* **What needs to be done**
Print each entry word for word without images.

Stored data entries
=== Begin Enclosure ===

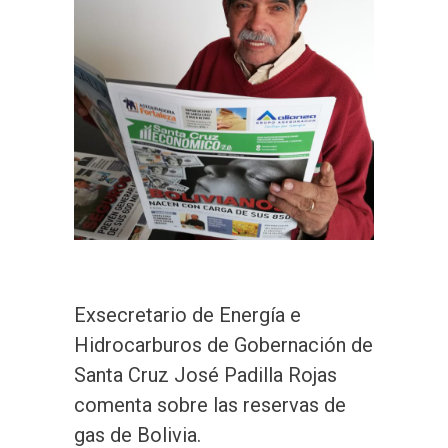
Exsecretario de Energía e
Hidrocarburos de Gobernación de
Santa Cruz José Padilla Rojas
comenta sobre las reservas de
gas de Bolivia.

=== End Enclosure ===

* **The completed task**
Exsecretario de Energía e
Hidrocarburos de Gobernación de
Santa Cruz José Padilla Rojas
comenta sobre las reservas de
gas de Bolivia.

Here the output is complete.